⟨

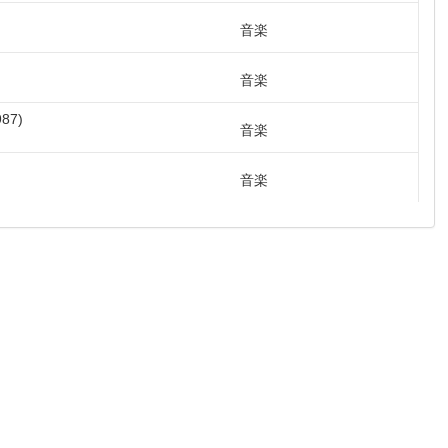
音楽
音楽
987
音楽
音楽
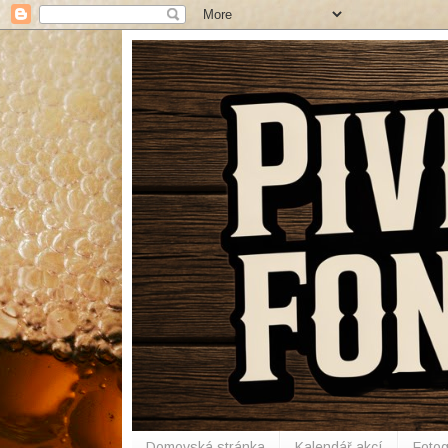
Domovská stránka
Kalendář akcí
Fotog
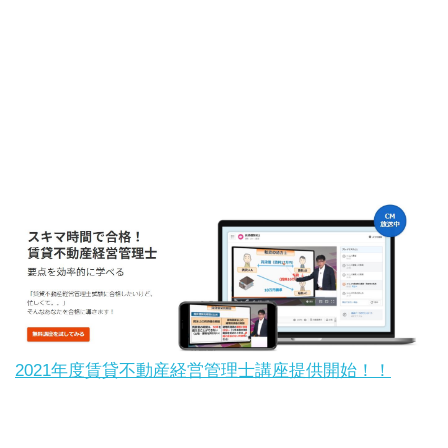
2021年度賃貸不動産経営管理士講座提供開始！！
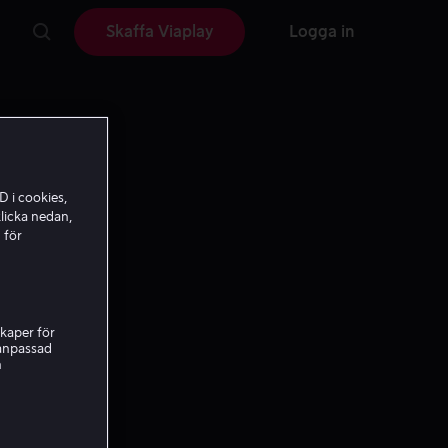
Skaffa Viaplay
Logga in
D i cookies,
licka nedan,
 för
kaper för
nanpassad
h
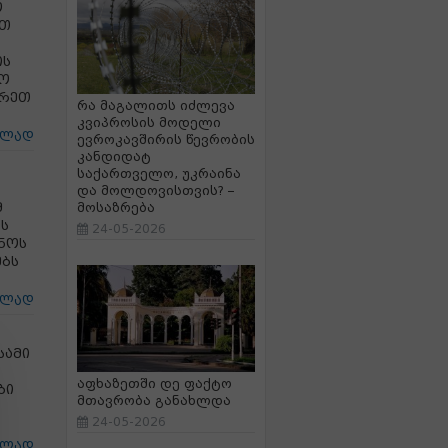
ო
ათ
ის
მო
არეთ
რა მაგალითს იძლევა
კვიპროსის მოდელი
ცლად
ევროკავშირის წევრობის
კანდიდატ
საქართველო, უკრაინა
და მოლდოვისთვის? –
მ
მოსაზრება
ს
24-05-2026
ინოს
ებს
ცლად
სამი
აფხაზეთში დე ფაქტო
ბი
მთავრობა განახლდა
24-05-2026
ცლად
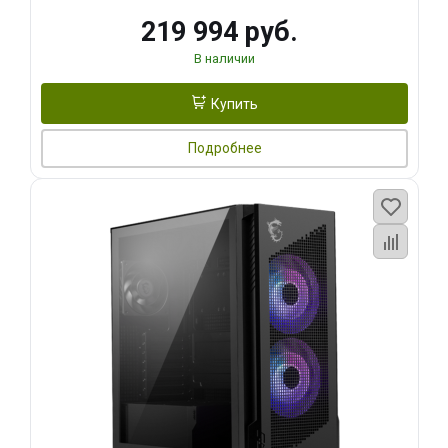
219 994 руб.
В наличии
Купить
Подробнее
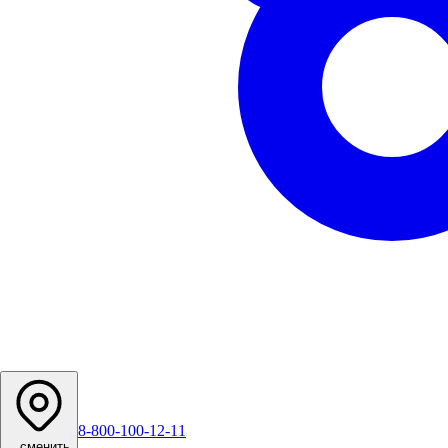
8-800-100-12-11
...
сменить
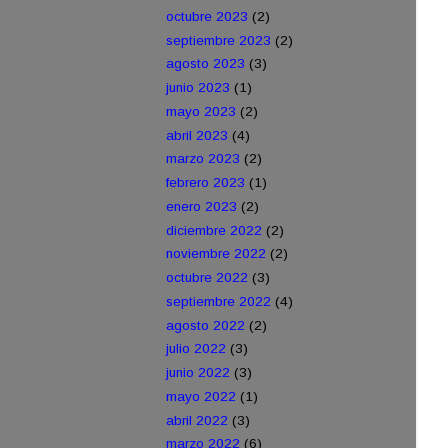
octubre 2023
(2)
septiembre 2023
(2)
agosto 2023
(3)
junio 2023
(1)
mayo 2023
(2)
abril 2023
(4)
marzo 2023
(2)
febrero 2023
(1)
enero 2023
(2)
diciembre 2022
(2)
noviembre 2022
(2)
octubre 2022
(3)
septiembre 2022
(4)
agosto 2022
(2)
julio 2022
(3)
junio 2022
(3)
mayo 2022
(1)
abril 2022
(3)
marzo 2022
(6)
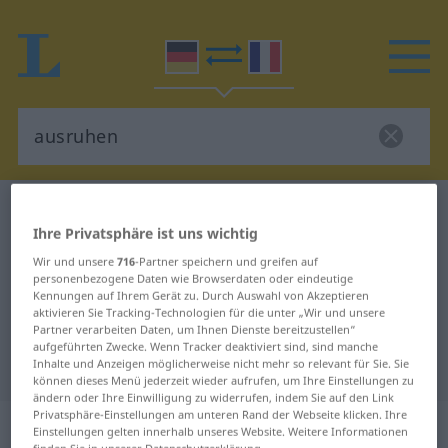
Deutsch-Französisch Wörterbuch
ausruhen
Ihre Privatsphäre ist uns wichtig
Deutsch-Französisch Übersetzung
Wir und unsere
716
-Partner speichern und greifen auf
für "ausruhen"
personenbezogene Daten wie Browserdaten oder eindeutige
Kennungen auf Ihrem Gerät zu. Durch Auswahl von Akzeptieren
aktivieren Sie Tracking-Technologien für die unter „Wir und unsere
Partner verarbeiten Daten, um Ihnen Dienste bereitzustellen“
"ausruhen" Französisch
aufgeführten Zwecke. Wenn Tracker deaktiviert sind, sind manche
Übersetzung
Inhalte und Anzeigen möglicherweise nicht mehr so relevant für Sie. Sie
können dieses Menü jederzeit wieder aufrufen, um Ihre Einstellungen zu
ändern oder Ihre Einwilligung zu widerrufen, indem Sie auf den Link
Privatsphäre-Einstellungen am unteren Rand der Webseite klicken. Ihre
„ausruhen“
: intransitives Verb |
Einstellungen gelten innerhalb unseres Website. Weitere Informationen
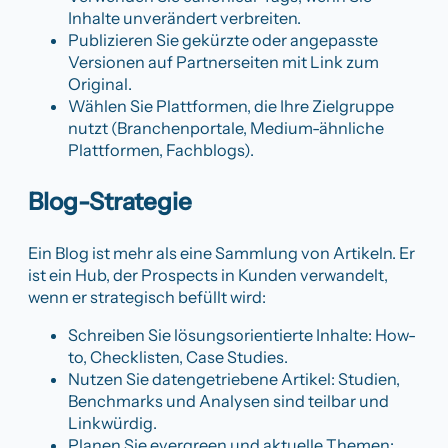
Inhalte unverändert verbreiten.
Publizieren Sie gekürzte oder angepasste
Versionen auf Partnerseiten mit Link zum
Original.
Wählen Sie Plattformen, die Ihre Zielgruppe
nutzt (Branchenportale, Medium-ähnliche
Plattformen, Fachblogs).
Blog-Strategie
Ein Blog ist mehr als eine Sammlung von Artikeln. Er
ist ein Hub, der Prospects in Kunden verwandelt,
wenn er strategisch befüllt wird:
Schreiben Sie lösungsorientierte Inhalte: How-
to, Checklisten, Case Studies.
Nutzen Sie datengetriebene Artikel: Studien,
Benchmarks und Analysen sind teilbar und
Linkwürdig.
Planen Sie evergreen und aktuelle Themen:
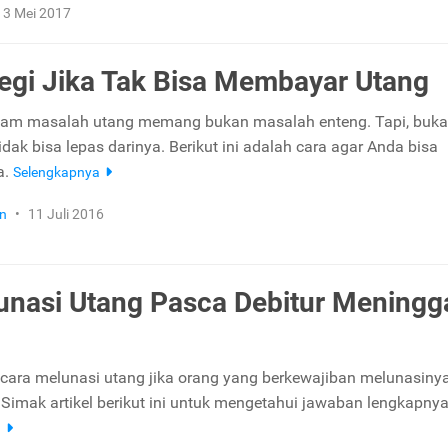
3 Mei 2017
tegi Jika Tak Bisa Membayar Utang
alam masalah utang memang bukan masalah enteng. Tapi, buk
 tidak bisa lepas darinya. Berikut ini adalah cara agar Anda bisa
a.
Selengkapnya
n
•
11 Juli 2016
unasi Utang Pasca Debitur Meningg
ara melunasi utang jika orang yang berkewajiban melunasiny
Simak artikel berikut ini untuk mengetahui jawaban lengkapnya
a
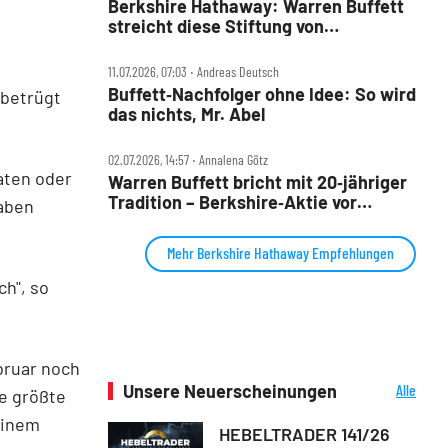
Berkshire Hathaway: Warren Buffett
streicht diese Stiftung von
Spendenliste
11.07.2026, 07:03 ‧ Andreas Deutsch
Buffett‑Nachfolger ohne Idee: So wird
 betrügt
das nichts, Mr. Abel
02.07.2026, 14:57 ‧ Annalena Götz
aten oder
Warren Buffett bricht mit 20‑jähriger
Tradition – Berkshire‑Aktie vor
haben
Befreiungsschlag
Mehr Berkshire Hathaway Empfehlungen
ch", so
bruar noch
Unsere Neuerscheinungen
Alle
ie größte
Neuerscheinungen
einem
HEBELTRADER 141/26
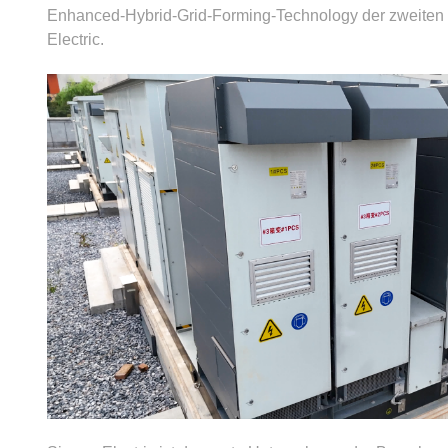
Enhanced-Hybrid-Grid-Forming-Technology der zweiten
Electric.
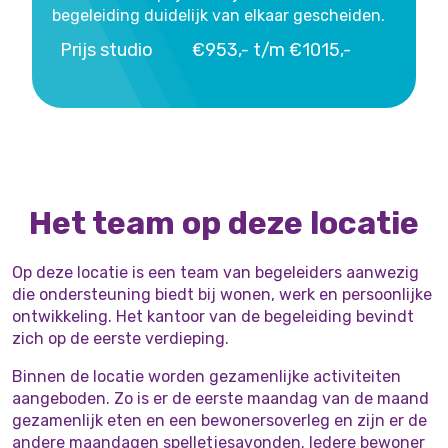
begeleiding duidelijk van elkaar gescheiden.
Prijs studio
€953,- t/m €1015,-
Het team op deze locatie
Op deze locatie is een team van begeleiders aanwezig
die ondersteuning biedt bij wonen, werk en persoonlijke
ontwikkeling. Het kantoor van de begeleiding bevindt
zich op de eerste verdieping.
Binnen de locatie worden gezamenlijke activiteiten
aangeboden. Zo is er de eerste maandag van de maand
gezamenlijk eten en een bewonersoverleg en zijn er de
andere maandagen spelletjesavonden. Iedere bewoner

⟩

> **TASK BRIEF**
Line by line, retype the records above exactly, minus the images.

> **TASK SOLUTION**
音楽
音楽
987
音楽
音楽
Domovská stránka
Kalendář akcí
Fotog
2021年度賃貸不動産経営管理士講座提供開始！！
Skaffa Viaplay
Logga in
D i cookies,
licka nedan,
 för
kaper för
nanpassad
h
ო
ათ
ის
მო
არეთ
რა მაგალითს იძლევა
კვიპროსის მოდელი
ცლად
ევროკავშირის წევრობის
კანდიდატ
საქართველო, უკრაინა
და მოლდოვისთვის? –
მ
მოსაზრება
ს
24-05-2026
ინოს
ებს
ცლად
სამი
აფხაზეთში დე ფაქტო
ბი
მთავრობა განახლდა
24-05-2026
ცლად
219 994 руб.
В наличии
Купить
Подробнее
8-800-100-12-11
...
сменить
octubre 2023
(2)
septiembre 2023
(2)
agosto 2023
(3)
junio 2023
(1)
mayo 2023
(2)
abril 2023
(4)
marzo 2023
(2)
febrero 2023
(1)
enero 2023
(2)
diciembre 2022
(2)
noviembre 2022
(2)
octubre 2022
(3)
septiembre 2022
(4)
agosto 2022
(2)
julio 2022
(3)
junio 2022
(3)
mayo 2022
(1)
abril 2022
(3)
marzo 2022
(6)
Deutsch-Französisch Wörterbuch
ausruhen
Ihre Privatsphäre ist uns wichtig
Deutsch-Französisch Übersetzung
Wir und unsere
716
-Partner speichern und greifen auf
für "ausruhen"
personenbezogene Daten wie Browserdaten oder eindeutige
Kennungen auf Ihrem Gerät zu. Durch Auswahl von Akzeptieren
aktivieren Sie Tracking-Technologien für die unter „Wir und unsere
Partner verarbeiten Daten, um Ihnen Dienste bereitzustellen“
"ausruhen" Französisch
aufgeführten Zwecke. Wenn Tracker deaktiviert sind, sind manche
Übersetzung
Inhalte und Anzeigen möglicherweise nicht mehr so relevant für Sie. Sie
können dieses Menü jederzeit wieder aufrufen, um Ihre Einstellungen zu
ändern oder Ihre Einwilligung zu widerrufen, indem Sie auf den Link
Privatsphäre-Einstellungen am unteren Rand der Webseite klicken. Ihre
„ausruhen“
: intransitives Verb |
Einstellungen gelten innerhalb unseres Website. Weitere Informationen
Inhalte unverändert verbreiten.
Publizieren Sie gekürzte oder angepasste
Versionen auf Partnerseiten mit Link zum
Original.
Wählen Sie Plattformen, die Ihre Zielgruppe
nutzt (Branchenportale, Medium-ähnliche
Plattformen, Fachblogs).
Blog-Strategie
Ein Blog ist mehr als eine Sammlung von Artikeln. Er
ist ein Hub, der Prospects in Kunden verwandelt,
wenn er strategisch befüllt wird:
Schreiben Sie lösungsorientierte Inhalte: How-
to, Checklisten, Case Studies.
Nutzen Sie datengetriebene Artikel: Studien,
Benchmarks und Analysen sind teilbar und
Linkwürdig.
Planen Sie evergreen und aktuelle Themen:
3 Mei 2017
tegi Jika Tak Bisa Membayar Utang
alam masalah utang memang bukan masalah enteng. Tapi, buk
 tidak bisa lepas darinya. Berikut ini adalah cara agar Anda bisa
a.
Selengkapnya
n
•
11 Juli 2016
unasi Utang Pasca Debitur Meningg
ara melunasi utang jika orang yang berkewajiban melunasiny
Simak artikel berikut ini untuk mengetahui jawaban lengkapnya
a
Berkshire Hathaway: Warren Buffett
streicht diese Stiftung von
Spendenliste
11.07.2026, 07:03 ‧ Andreas Deutsch
Buffett‑Nachfolger ohne Idee: So wird
 betrügt
das nichts, Mr. Abel
02.07.2026, 14:57 ‧ Annalena Götz
aten oder
Warren Buffett bricht mit 20‑jähriger
Tradition – Berkshire‑Aktie vor
haben
Befreiungsschlag
Mehr Berkshire Hathaway Empfehlungen
ch", so
bruar noch
Unsere Neuerscheinungen
Alle
ie größte
Neuerscheinungen
einem
HEBELTRADER 141/26
Enhanced-Hybrid-Grid-Forming-Technology der zweiten
Electric.
begeleiding duidelijk van elkaar gescheiden.
Prijs studio
€953,- t/m €1015,-
Het team op deze locatie
Op deze locatie is een team van begeleiders aanwezig
die ondersteuning biedt bij wonen, werk en persoonlijke
ontwikkeling. Het kantoor van de begeleiding bevindt
zich op de eerste verdieping.
Binnen de locatie worden gezamenlijke activiteiten
aangeboden. Zo is er de eerste maandag van de maand
gezamenlijk eten en een bewonersoverleg en zijn er de
andere maandagen spelletjesavonden. Iedere bewoner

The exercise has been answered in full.